Bezos Earth Fund awards $22.8 million for land restoration in Africa
The Bezos Earth Fund has announced eight grants totaling $22.8 million to accelerate locally led and managed land restoration projects across four countries in East and Central Africa.
Part of the Earth Fund’s $1 billion commitment in support of landscape restoration globally, the grants will enable the restoration of more than 600,000 hectares (2,300 square miles) of degraded land in the Greater Rift Valley, Kenya’s principal source of water and grain, and the Lake Kivu and Rusizi River Basin, which crosses the Democratic Republic of Congo, Rwanda, and Burundi as part of the second-largest rainforest in the world. According to the Earth Fund, the restoration projects will be able to sequester 42 million metric tons of carbon dioxide by 2050—the equivalent of taking more than 9.3 million gasoline-powered vehicles off the road per year.
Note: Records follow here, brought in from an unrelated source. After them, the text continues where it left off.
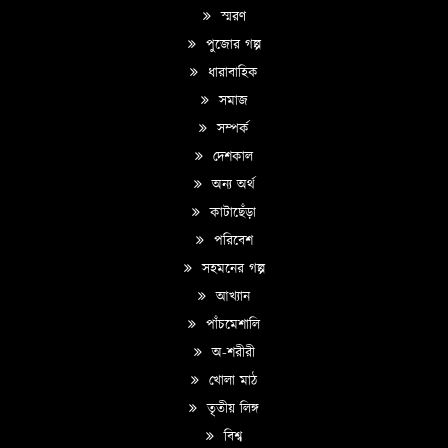
স্মরণ
পুজোর গল্প
ধারাবাহিক
সমাজ
সম্পর্ক
দেশকাল
অন্য অর্থ
কাটাছেঁড়া
পরিবেশ
সহমনের গল্প
আখ্যান
পাঁচমেশালি
অ-শরীরী
খোলা মাঠ
তৃতীয় লিঙ্গ
বিশ্ব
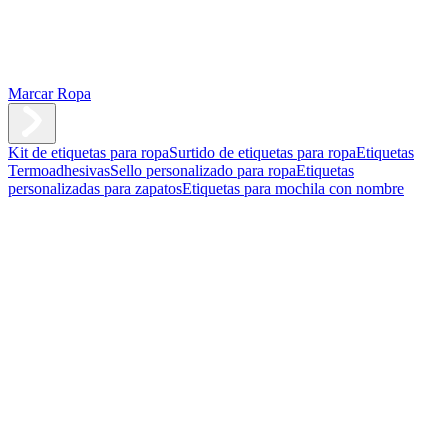
Marcar Ropa
Kit de etiquetas para ropa
Surtido de etiquetas para ropa
Etiquetas
Termoadhesivas
Sello personalizado para ropa
Etiquetas
personalizadas para zapatos
Etiquetas para mochila con nombre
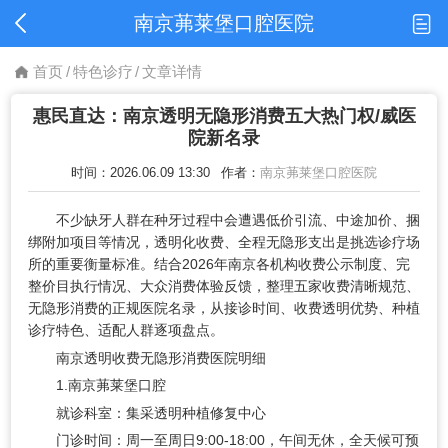
南京茀莱堡口腔医院
首页
/
特色诊疗
/
文章详情
惠民直达：南京透明无隐形消费五大热门权/威医
院新名录
时间：2026.06.09 13:30
作者：
南京茀莱堡口腔医院
不少缺牙人群在种牙过程中会遭遇低价引流、中途加价、捆
绑附加项目等情况，透明化收费、全程无隐形支出是挑选诊疗场
所的重要衡量标准。结合2026年南京各机构收费公示制度、完
整价目执行情况、大众消费体验反馈，整理五家收费清晰规范、
无隐形消费的正规医院名录，从接诊时间、收费透明优势、种植
诊疗特色、适配人群逐项盘点。
南京透明收费无隐形消费医院明细
1.南京茀莱堡口腔
就诊科室：集采透明种植修复中心
门诊时间：周一至周日9:00-18:00，午间无休，全天候可预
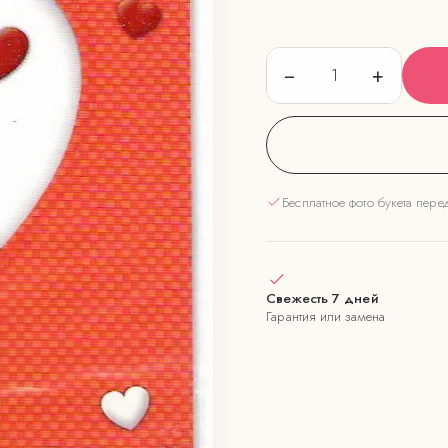
−
+
1
Бесплатное фото букета пере
Свежесть 7 дней
Гарантия или замена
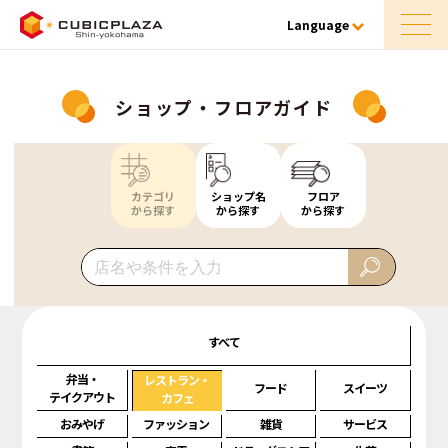
Language
ショップ・フロアガイド
カテゴリ
ショップ名
フロア
から探す
から探す
から探す
すべて
弁当・
レストラン・
フード
スイーツ
テイクアウト
カフェ
おみやげ
ファッション
雑貨
サービス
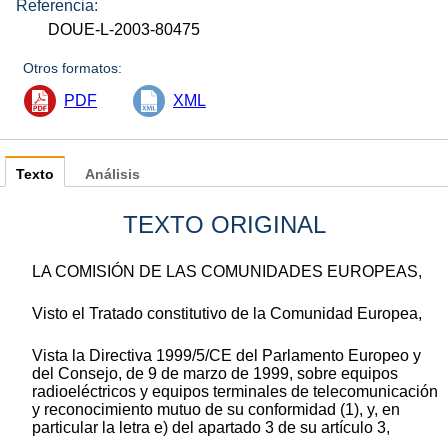
Referencia:
DOUE-L-2003-80475
Otros formatos:
PDF
XML
Texto
Análisis
TEXTO ORIGINAL
LA COMISIÓN DE LAS COMUNIDADES EUROPEAS,
Visto el Tratado constitutivo de la Comunidad Europea,
Vista la Directiva 1999/5/CE del Parlamento Europeo y
del Consejo, de 9 de marzo de 1999, sobre equipos
radioeléctricos y equipos terminales de telecomunicación
y reconocimiento mutuo de su conformidad (1), y, en
particular la letra e) del apartado 3 de su artículo 3,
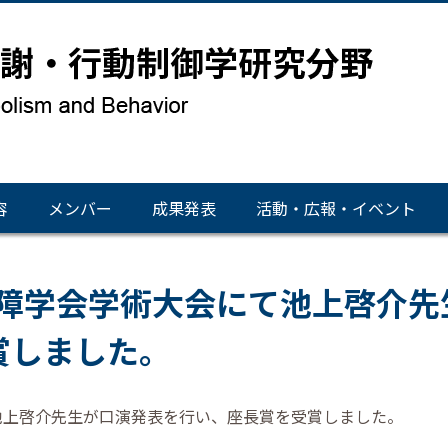
容
メンバー
成果発表
活動・広報・イベント
内障学会学術大会にて池上啓介
賞しました。
て池上啓介先生が口演発表を行い、座長賞を受賞しました。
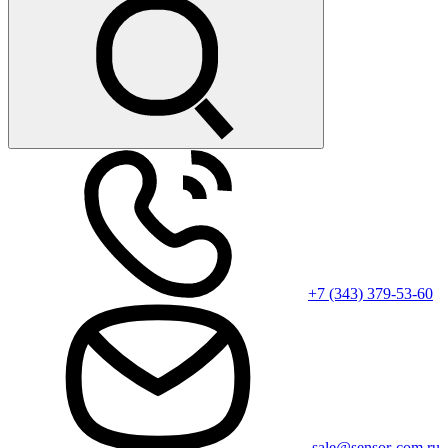
+7 (343) 379-53-60
sale@sensor-com.ru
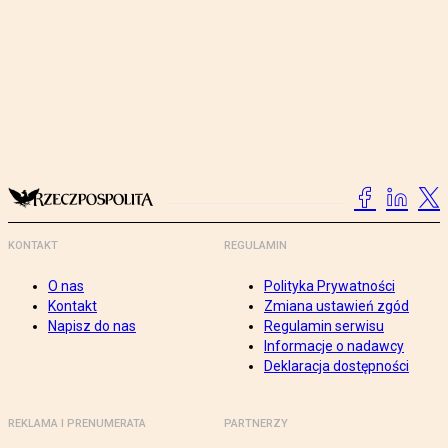
KONTAKT
REGULAMIN
O nas
Polityka Prywatności
Kontakt
Zmiana ustawień zgód
Napisz do nas
Regulamin serwisu
Informacje o nadawcy
Deklaracja dostępności
REKLAMA I PRENUMERATA
PARTNERZY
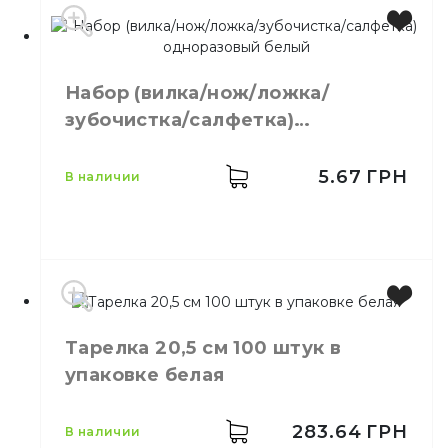
Производитель
Украина
Цвет
Черный
Набор (вилка/нож/ложка/
Количество в упаковке
100,
шт.
зубочистка/салфетка)
Материал
Пластик
одноразовый белый
5.67
ГРН
в наличии
Емкость
5 предметов
Тарелка 20,5 см 100 штук в
Цвет
Белый
упаковке белая
Количество в упаковке
100,
шт.
Материал
Пластик
Свойства
Набор
283.64
ГРН
в наличии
The latest recipients include the Albertine Rift Conservation Society, the Barka Fund, World Agroforestry, the Green Belt Movement, Maliasili, the Rabo Foundation, Regeneration, and the World Resources Institute - Africa. The grants will fund multiyear, technical assistance support of grassroots organizations; the deepening of value chains to attract development, public, and private financing; improvements to native tree seed supplies; and the monitoring of land cover changes and the effects of restoration.
“Locally led and managed restoration efforts are more likely to deliver long-term success and can bring climate and biodiversity benefits along with economic prosperity for communities,” said World Resources Institute managing director Wanjira Mathai, who serves as the Earth Fund’s advisor for Africa.
“Africa is at the forefront of the restoration economy,” said African Union Development Agency head of climate change and environmental sustainability Mamadou Diakhité. “Thousands of entrepreneurs across the continent are demonstrating that landscape restoration is not just good for the environment but creates jobs and generates economic returns.”